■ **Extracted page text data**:
____________________
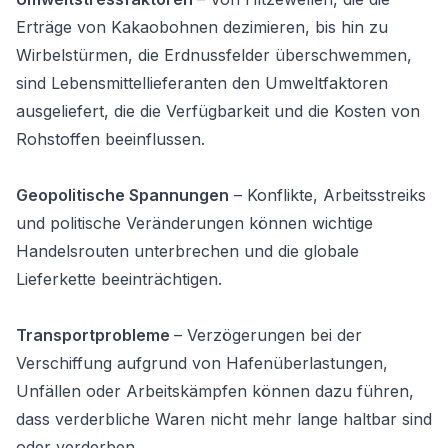
Erträge von Kakaobohnen dezimieren, bis hin zu
Wirbelstürmen, die Erdnussfelder überschwemmen,
sind Lebensmittellieferanten den Umweltfaktoren
ausgeliefert, die die Verfügbarkeit und die Kosten von
Rohstoffen beeinflussen.
Geopolitische Spannungen
– Konflikte, Arbeitsstreiks
und politische Veränderungen können wichtige
Handelsrouten unterbrechen und die globale
Lieferkette beeinträchtigen.
Transportprobleme
– Verzögerungen bei der
Verschiffung aufgrund von Hafenüberlastungen,
Unfällen oder Arbeitskämpfen können dazu führen,
dass verderbliche Waren nicht mehr lange haltbar sind
oder verderben.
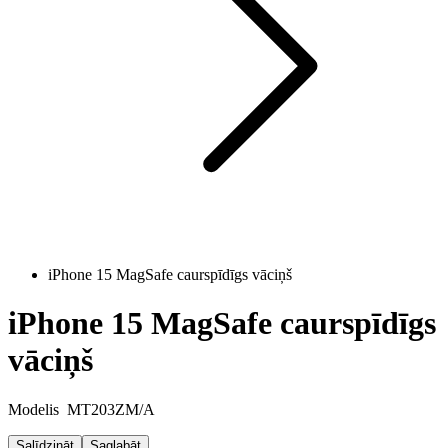
iPhone 15 MagSafe caurspīdīgs vāciņš
iPhone 15 MagSafe caurspīdīgs
vāciņš
Modelis
MT203ZM/A
Salīdzināt
Saglabāt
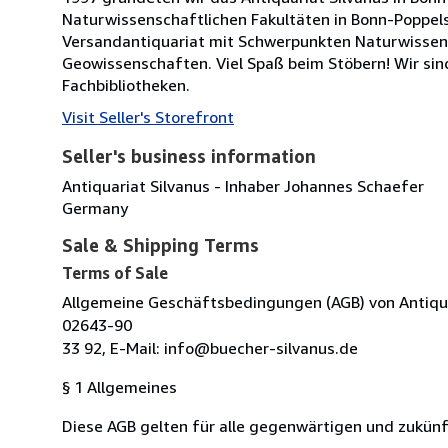
Naturwissenschaftlichen Fakultäten in Bonn-Poppels
Versandantiquariat mit Schwerpunkten Naturwissensc
Geowissenschaften. Viel Spaß beim Stöbern! Wir sin
Fachbibliotheken.
Visit Seller's Storefront
Seller's business information
Antiquariat Silvanus - Inhaber Johannes Schaefer
Germany
Sale & Shipping Terms
Terms of Sale
Allgemeine Geschäftsbedingungen (AGB) von Antiquar
02643-90
33 92, E-Mail: info@buecher-silvanus.de
§ 1 Allgemeines
Diese AGB gelten für alle gegenwärtigen und zukü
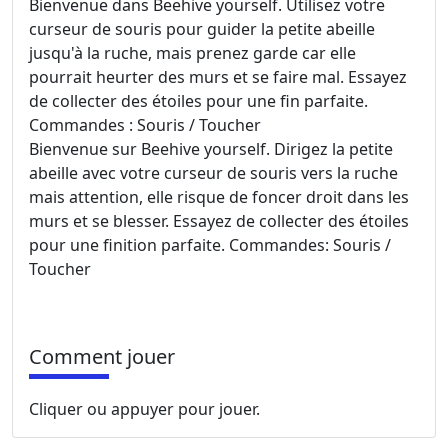
Bienvenue dans Beehive yourself. Utilisez votre
curseur de souris pour guider la petite abeille
jusqu'à la ruche, mais prenez garde car elle
pourrait heurter des murs et se faire mal. Essayez
de collecter des étoiles pour une fin parfaite.
Commandes : Souris / Toucher
Bienvenue sur Beehive yourself. Dirigez la petite
abeille avec votre curseur de souris vers la ruche
mais attention, elle risque de foncer droit dans les
murs et se blesser. Essayez de collecter des étoiles
pour une finition parfaite. Commandes: Souris /
Toucher
Comment jouer
Cliquer ou appuyer pour jouer.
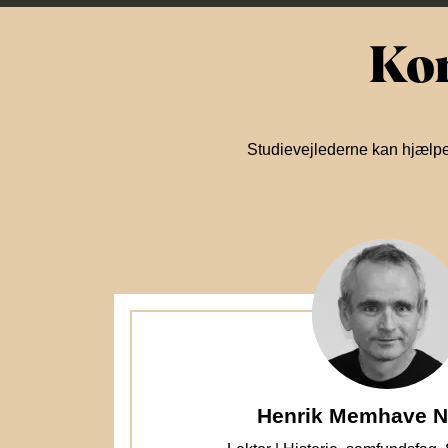
Kon
Studievejlederne kan hjælpe
Henrik Memhave N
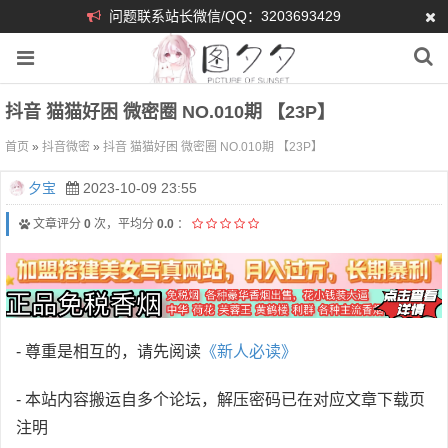
问题联系站长微信/QQ：3203693429
抖音 猫猫好困 微密圈 NO.010期 【23P】
首页
»
抖音微密
»
抖音 猫猫好困 微密圈 NO.010期 【23P】
夕宝
2023-10-09 23:55
文章评分
0
次，平均分
0.0
：
- 尊重是相互的，请先阅读
《新人必读》
- 本站内容搬运自多个论坛，解压密码已在对应文章下载页
注明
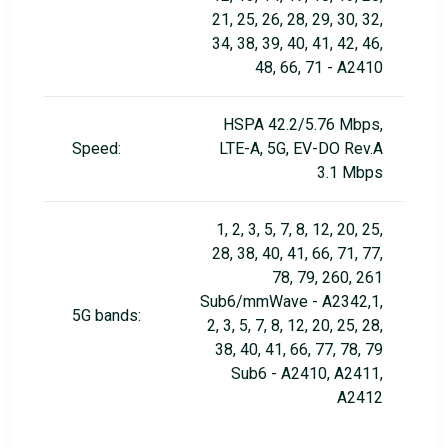
21, 25, 26, 28, 29, 30, 32,
34, 38, 39, 40, 41, 42, 46,
48, 66, 71 - A2410
HSPA 42.2/5.76 Mbps,
Speed:
LTE-A, 5G, EV-DO Rev.A
3.1 Mbps
1, 2, 3, 5, 7, 8, 12, 20, 25,
28, 38, 40, 41, 66, 71, 77,
78, 79, 260, 261
Sub6/mmWave - A2342,1,
5G bands:
2, 3, 5, 7, 8, 12, 20, 25, 28,
38, 40, 41, 66, 77, 78, 79
Sub6 - A2410, A2411,
A2412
____________________
■ **What the task asks**: The records, exactly as written but without images, should be returned.

■ **Solution to the problem**:
Erträge von Kakaobohnen dezimieren, bis hin zu
Wirbelstürmen, die Erdnussfelder überschwemmen,
sind Lebensmittellieferanten den Umweltfaktoren
ausgeliefert, die die Verfügbarkeit und die Kosten von
Rohstoffen beeinflussen.
Geopolitische Spannungen
– Konflikte, Arbeitsstreiks
und politische Veränderungen können wichtige
Handelsrouten unterbrechen und die globale
Lieferkette beeinträchtigen.
Transportprobleme
– Verzögerungen bei der
Verschiffung aufgrund von Hafenüberlastungen,
Unfällen oder Arbeitskämpfen können dazu führen,
dass verderbliche Waren nicht mehr lange haltbar sind
oder verderben.
iPhone 15 MagSafe caurspīdīgs vāciņš
iPhone 15 MagSafe caurspīdīgs
vāciņš
Modelis
MT203ZM/A
Salīdzināt
Saglabāt
Naturwissenschaftlichen Fakultäten in Bonn-Poppels
Versandantiquariat mit Schwerpunkten Naturwissensc
Geowissenschaften. Viel Spaß beim Stöbern! Wir sin
Fachbibliotheken.
Visit Seller's Storefront
Seller's business information
Antiquariat Silvanus - Inhaber Johannes Schaefer
Germany
Sale & Shipping Terms
Terms of Sale
Allgemeine Geschäftsbedingungen (AGB) von Antiquar
02643-90
33 92, E-Mail: info@buecher-silvanus.de
§ 1 Allgemeines
Diese AGB gelten für alle gegenwärtigen und zukü
Bienvenue dans Beehive yourself. Utilisez votre
curseur de souris pour guider la petite abeille
jusqu'à la ruche, mais prenez garde car elle
pourrait heurter des murs et se faire mal. Essayez
de collecter des étoiles pour une fin parfaite.
Commandes : Souris / Toucher
Bienvenue sur Beehive yourself. Dirigez la petite
abeille avec votre curseur de souris vers la ruche
mais attention, elle risque de foncer droit dans les
murs et se blesser. Essayez de collecter des étoiles
pour une finition parfaite. Commandes: Souris /
Toucher
Comment jouer
Cliquer ou appuyer pour jouer.
Kon
Studievejlederne kan hjælpe
Henrik Memhave N
问题联系站长微信/QQ：3203693429
抖音 猫猫好困 微密圈 NO.010期 【23P】
首页
»
抖音微密
»
抖音 猫猫好困 微密圈 NO.010期 【23P】
夕宝
2023-10-09 23:55
文章评分
0
次，平均分
0.0
：
- 尊重是相互的，请先阅读
《新人必读》
- 本站内容搬运自多个论坛，解压密码已在对应文章下载页
注明
21, 25, 26, 28, 29, 30, 32,
34, 38, 39, 40, 41, 42, 46,
48, 66, 71 - A2410
HSPA 42.2/5.76 Mbps,
Speed:
LTE-A, 5G, EV-DO Rev.A
3.1 Mbps
1, 2, 3, 5, 7, 8, 12, 20, 25,
28, 38, 40, 41, 66, 71, 77,
78, 79, 260, 261
Sub6/mmWave - A2342,1,
5G bands:
2, 3, 5, 7, 8, 12, 20, 25, 28,
38, 40, 41, 66, 77, 78, 79
Sub6 - A2410, A2411,
A2412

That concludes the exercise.